What is news is that Wall Street is getting nervous about it. Moody’s Investors Service, a private watchdog for the federal government’s fiscal soundness, has concluded that inequality has reached the point that it threatens a system already being strained by increases in the federal debt. But Moody’s also noted that inequality is contributing to slower economic growth, which further aggravates inequality.
The high level of U.S. inequality today “sets us apart” from Canada, Australia, and several European countries, Moody’s said in an October report, “Widening Income Inequality Will Weigh on U.S. Credit Profile.”
Moody’s central concern is how inequality will affect the federal budget. When the economy slows in periods of high inequality, there are more lower-income households requiring support from costly programs like Medicaid. Federal tax revenues also decline during any downturn, leaving less money to pay for these means-tested programs and for social insurance programs like Social Security and Medicare.
The firm’s second concern is that inequality is a drag on the economy. When the middle-class is squeezed, for example, they have less money to buy consumer goods. And when the economy slows down, inequality can increase, as it did in the years after the 2008-2009 recession.
This has played out in a widening wealth gap, Moody’s said. The typical lower and middle-income worker’s net worth – assets minus liabilities – has shrunk since the recession, while net worth rose sharply for the people at the top.
One big reason for widening inequality is the stock market. Even though the market declined sharply this month, the post-recession bull market has beefed up investment portfolios – but only for the 50 percent of Americans who own company shares or stock mutual funds.
A second contribution to a widening wealth gap, post-recession, has been housing.
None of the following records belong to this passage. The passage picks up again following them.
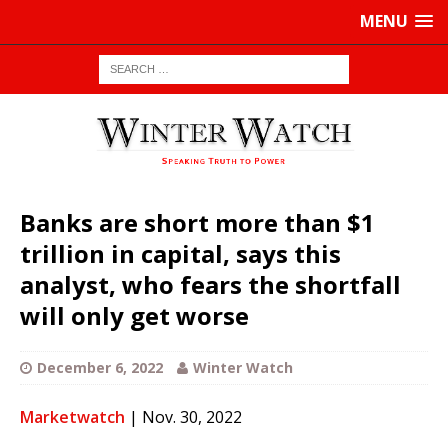
MENU
Banks are short more than $1
trillion in capital, says this
analyst, who fears the shortfall
will only get worse
December 6, 2022
Winter Watch
Marketwatch
| Nov. 30, 2022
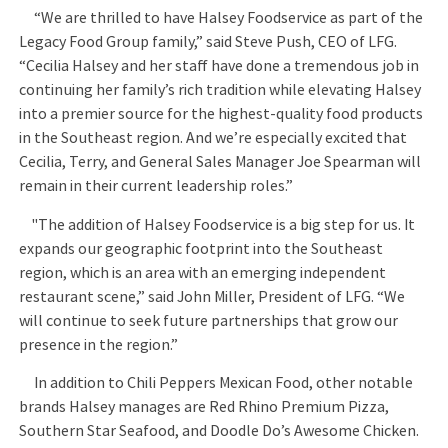
“We are thrilled to have Halsey Foodservice as part of the
Legacy Food Group family,” said Steve Push, CEO of LFG.
“Cecilia Halsey and her staff have done a tremendous job in
continuing her family’s rich tradition while elevating Halsey
into a premier source for the highest-quality food products
in the Southeast region. And we’re especially excited that
Cecilia, Terry, and General Sales Manager Joe Spearman will
remain in their current leadership roles.”
"The addition of Halsey Foodservice is a big step for us. It
expands our geographic footprint into the Southeast
region, which is an area with an emerging independent
restaurant scene,” said John Miller, President of LFG. “We
will continue to seek future partnerships that grow our
presence in the region.”
In addition to Chili Peppers Mexican Food, other notable
brands Halsey manages are Red Rhino Premium Pizza,
Southern Star Seafood, and Doodle Do’s Awesome Chicken.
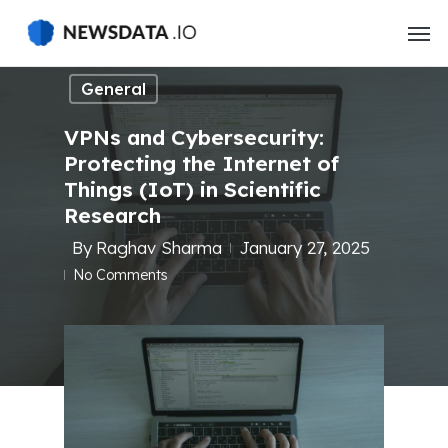
Skip
to
main
General
content
VPNs and Cybersecurity:
Protecting the Internet of
Things (IoT) in Scientific
Research
By
Raghav Sharma
January 27, 2025
No Comments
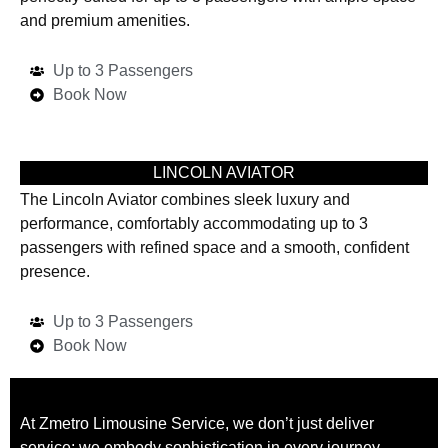
and premium amenities.
Up to 3 Passengers
Book Now
LINCOLN AVIATOR
The Lincoln Aviator combines sleek luxury and
performance, comfortably accommodating up to 3
passengers with refined space and a smooth, confident
presence.
Up to 3 Passengers
Book Now
At Zmetro Limousine Service, we don’t just deliver
service; we embody sophistication in every journey.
A home is often the most valuable asset people own, so the steep drop in house prices and the spike in foreclosures were big setbacks for people who aspired to build wealth through homeownership.
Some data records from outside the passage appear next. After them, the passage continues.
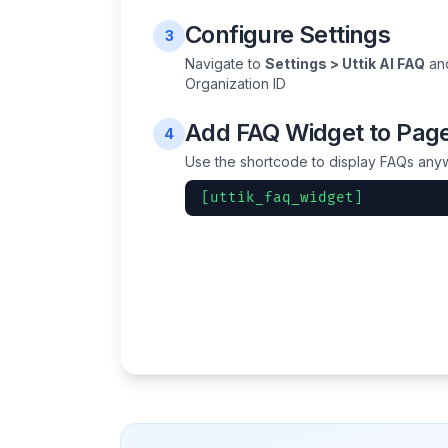
Configure Settings
3
Navigate to
Settings > Uttik AI FAQ
and
Organization ID
Add FAQ Widget to Pag
4
Use the shortcode to display FAQs anyw
[uttik_faq_widget]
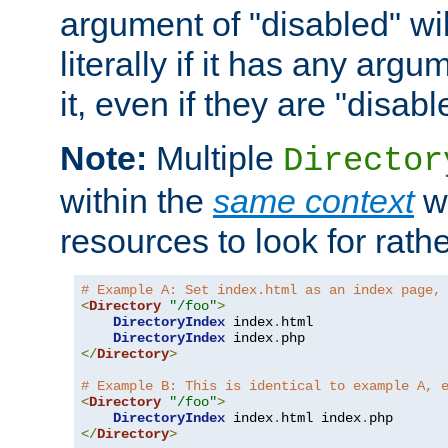
argument of "disabled" wil
literally if it has any argu
it, even if they are "disabl
Note:
Multiple
Director
within the
same context
wi
resources to look for rath
# Example A: Set index.html as an index page,
<
Directory
"/foo"
>
DirectoryIndex
 index
.
html

DirectoryIndex
 index
.
</
Directory
>
# Example B: This is identical to example A, 
<
Directory
"/foo"
>
DirectoryIndex
 index
.
html index
.
</
Directory
>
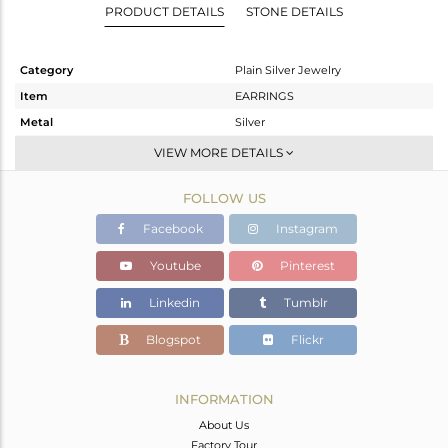
PRODUCT DETAILS
STONE DETAILS
Category
Plain Silver Jewelry
Item
EARRINGS
Metal
Silver
Sub Group
Dangle
VIEW MORE DETAILS
Purity
STERLING SILVER
FOLLOW US
Color
Gold
Gross Weight
5.74 gms
Facebook
Instagram
Net Weight
5.74 gms
Youtube
Pinterest
Color Stone Weight
0 cts
Linkedin
Tumblr
Size
1.50
Height(mm)
35
Blogspot
Flickr
Width(mm)
21
Avl. Pcs
0
INFORMATION
About Us
Factory Tour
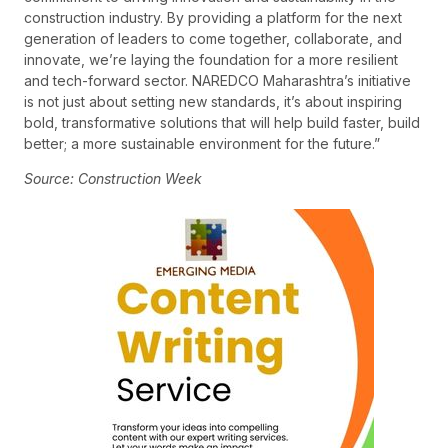
construction industry. By providing a platform for the next
generation of leaders to come together, collaborate, and
innovate, we’re laying the foundation for a more resilient
and tech-forward sector. NAREDCO Maharashtra’s initiative
is not just about setting new standards, it’s about inspiring
bold, transformative solutions that will help build faster, build
better; a more sustainable environment for the future.”
Source: Construction Week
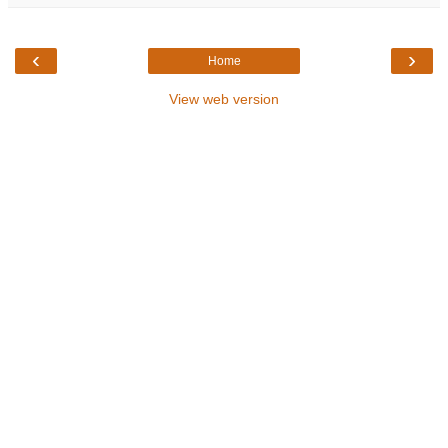
‹
›
Home
View web version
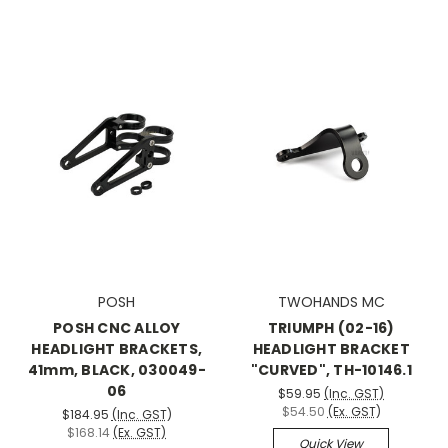
POSH
TWOHANDS MC
POSH CNC ALLOY
TRIUMPH (02-16)
HEADLIGHT BRACKETS,
HEADLIGHT BRACKET
41mm, BLACK, 030049-
"CURVED", TH-10146.1
06
$59.95
(Inc. GST)
$54.50
(Ex. GST)
$184.95
(Inc. GST)
$168.14
(Ex. GST)
Quick View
According to a recent Federal Reserve study, millions of first-time homebuyers, particularly blacks and Latinos, who took out fraudulent subprime mortgages lost not only their homes in foreclosure but the savings they used for down payments.
Contrast that to high-income and wealthy people who could afford to hold on to their properties as values plunged and then rebounded in the strong housing market, especially in the cities.
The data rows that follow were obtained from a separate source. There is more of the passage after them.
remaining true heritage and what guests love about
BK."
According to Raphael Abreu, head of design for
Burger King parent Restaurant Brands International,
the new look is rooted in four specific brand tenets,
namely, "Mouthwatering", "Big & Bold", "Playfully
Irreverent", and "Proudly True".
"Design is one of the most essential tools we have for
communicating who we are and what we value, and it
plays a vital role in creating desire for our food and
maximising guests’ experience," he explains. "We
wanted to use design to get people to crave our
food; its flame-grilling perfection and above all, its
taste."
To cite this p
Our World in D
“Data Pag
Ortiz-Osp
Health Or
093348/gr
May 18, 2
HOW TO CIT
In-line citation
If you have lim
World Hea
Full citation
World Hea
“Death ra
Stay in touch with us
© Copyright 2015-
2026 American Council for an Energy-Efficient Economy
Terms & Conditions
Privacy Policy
Inequality is also feeding on itself through an important avenue that low- and middle-income families have always used to improve their children’s prospects – by sending them to college.
A 50 percent increase in college costs in 15 years, combined with the necessity to borrow large sums to pay for it, will close off opportunity for more and more lower-income families, Moody’s said. This outcome would reinforce the existing mismatch between less-educated workers and the good jobs available in a modern economy requiring a college education – a mismatch at the heart of today’s inequality.
The economic expansion continues, yet six in 10 people surveyed in a recent Harris-Harvard Poll said their personal financial situation is no better or worse than it was a year ago. Widening U.S. inequality may partly explain why.